---------- DATASET RECORDS ----------

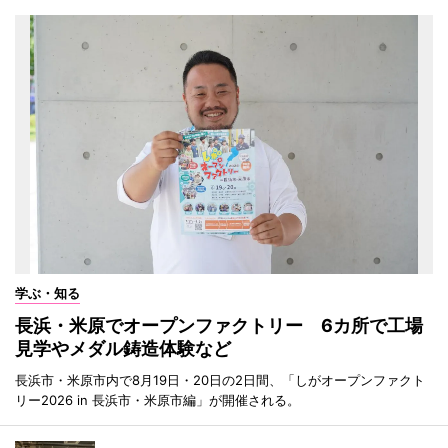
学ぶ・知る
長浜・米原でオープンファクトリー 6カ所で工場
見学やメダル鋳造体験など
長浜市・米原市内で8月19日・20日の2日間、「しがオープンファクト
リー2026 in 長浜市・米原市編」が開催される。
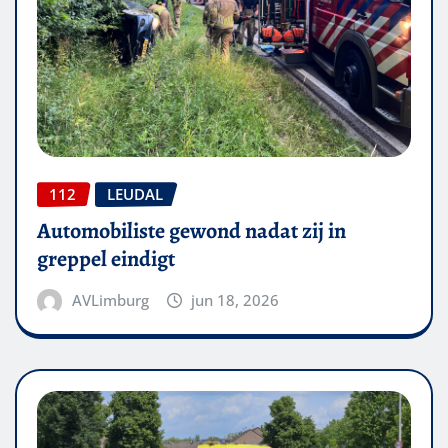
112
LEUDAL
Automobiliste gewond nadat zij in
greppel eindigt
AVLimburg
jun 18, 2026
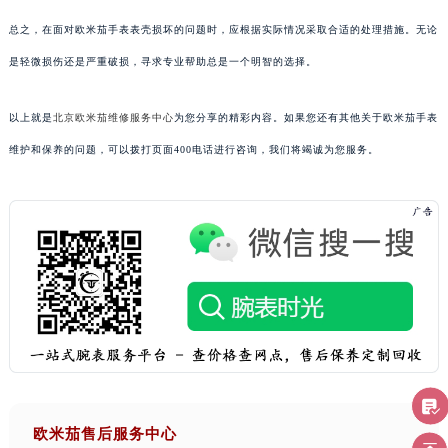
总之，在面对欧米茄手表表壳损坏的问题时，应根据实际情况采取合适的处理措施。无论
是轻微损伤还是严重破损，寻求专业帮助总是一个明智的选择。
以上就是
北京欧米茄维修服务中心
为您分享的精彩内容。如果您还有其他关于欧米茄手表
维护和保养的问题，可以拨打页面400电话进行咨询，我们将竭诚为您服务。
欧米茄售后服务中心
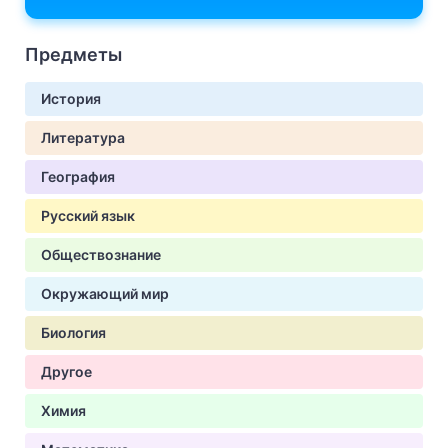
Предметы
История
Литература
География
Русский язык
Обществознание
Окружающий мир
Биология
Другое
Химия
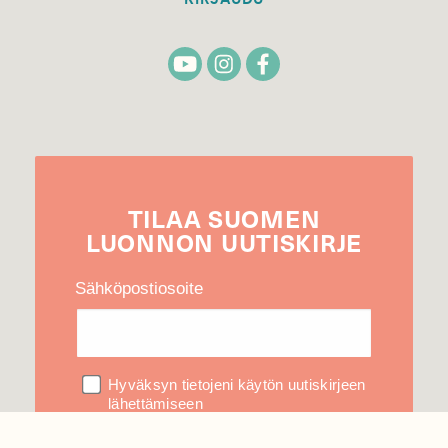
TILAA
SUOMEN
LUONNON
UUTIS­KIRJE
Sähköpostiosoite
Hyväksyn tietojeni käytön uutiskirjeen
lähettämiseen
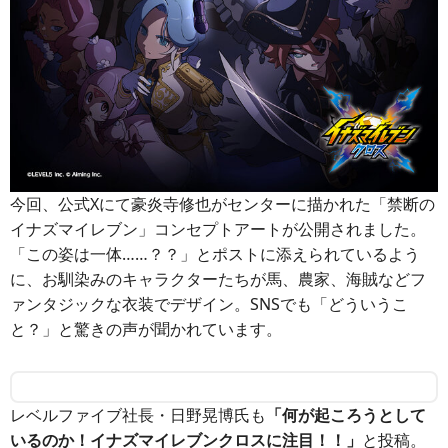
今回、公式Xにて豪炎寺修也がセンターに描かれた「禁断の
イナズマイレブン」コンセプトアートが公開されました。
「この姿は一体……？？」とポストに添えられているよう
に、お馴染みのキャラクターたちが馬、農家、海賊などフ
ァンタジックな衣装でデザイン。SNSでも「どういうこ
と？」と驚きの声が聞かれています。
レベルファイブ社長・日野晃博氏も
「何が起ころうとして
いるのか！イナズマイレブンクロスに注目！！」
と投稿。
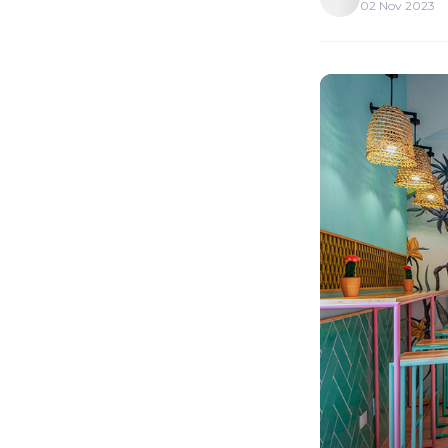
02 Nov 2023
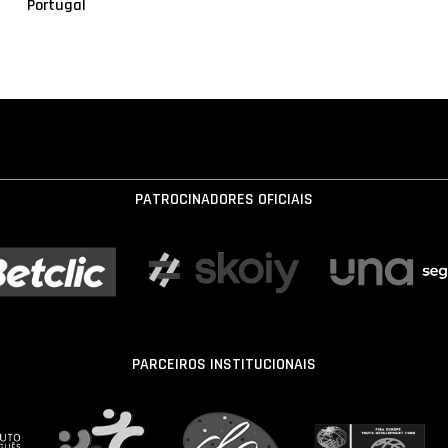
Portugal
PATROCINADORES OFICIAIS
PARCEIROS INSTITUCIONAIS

----------

> **WORK TASK**
The answer should be an exact restatement of every entry, with the pictures omitted.

> **ANSWER SECTION**
学ぶ・知る
長浜・米原でオープンファクトリー 6カ所で工場
見学やメダル鋳造体験など
長浜市・米原市内で8月19日・20日の2日間、「しがオープンファクト
リー2026 in 長浜市・米原市編」が開催される。
112
LEUDAL
Automobiliste gewond nadat zij in
greppel eindigt
AVLimburg
jun 18, 2026
总之，在面对欧米茄手表表壳损坏的问题时，应根据实际情况采取合适的处理措施。无论
是轻微损伤还是严重破损，寻求专业帮助总是一个明智的选择。
以上就是
北京欧米茄维修服务中心
为您分享的精彩内容。如果您还有其他关于欧米茄手表
维护和保养的问题，可以拨打页面400电话进行咨询，我们将竭诚为您服务。
欧米茄售后服务中心
Предметы
История
Литература
География
Русский язык
Обществознание
Окружающий мир
Биология
Другое
Химия
TILAA
SUOMEN
LUONNON
UUTIS­KIRJE
Sähköpostiosoite
Hyväksyn tietojeni käytön uutiskirjeen
lähettämiseen
今回、公式Xにて豪炎寺修也がセンターに描かれた「禁断の
イナズマイレブン」コンセプトアートが公開されました。
「この姿は一体……？？」とポストに添えられているよう
に、お馴染みのキャラクターたちが馬、農家、海賊などフ
ァンタジックな衣装でデザイン。SNSでも「どういうこ
と？」と驚きの声が聞かれています。
レベルファイブ社長・日野晃博氏も
「何が起ころうとして
いるのか！イナズマイレブンクロスに注目！！」
と投稿。
02 Nov 2023
Portugal
PATROCINADORES OFICIAIS
PARCEIROS INSTITUCIONAIS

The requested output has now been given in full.